What you need to do :: From the data below, retype exactly the lines starting with the one that contains "five vegetable crops" and ending with the one that contains "You might also like", both included.

Supplied entries ::
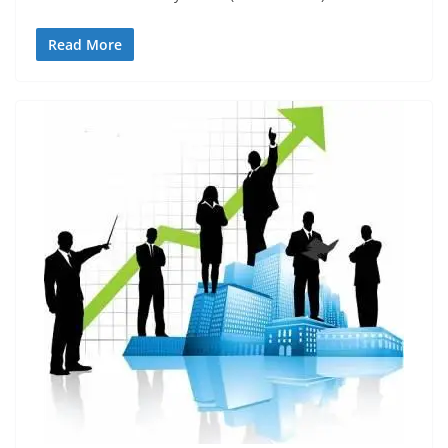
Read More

...

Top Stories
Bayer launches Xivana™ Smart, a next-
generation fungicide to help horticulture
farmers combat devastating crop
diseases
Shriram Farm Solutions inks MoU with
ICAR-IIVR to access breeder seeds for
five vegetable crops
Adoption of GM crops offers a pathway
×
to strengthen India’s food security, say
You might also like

Solution to this problem ::
five vegetable crops
Adoption of GM crops offers a pathway
×
to strengthen India’s food security, say
You might also like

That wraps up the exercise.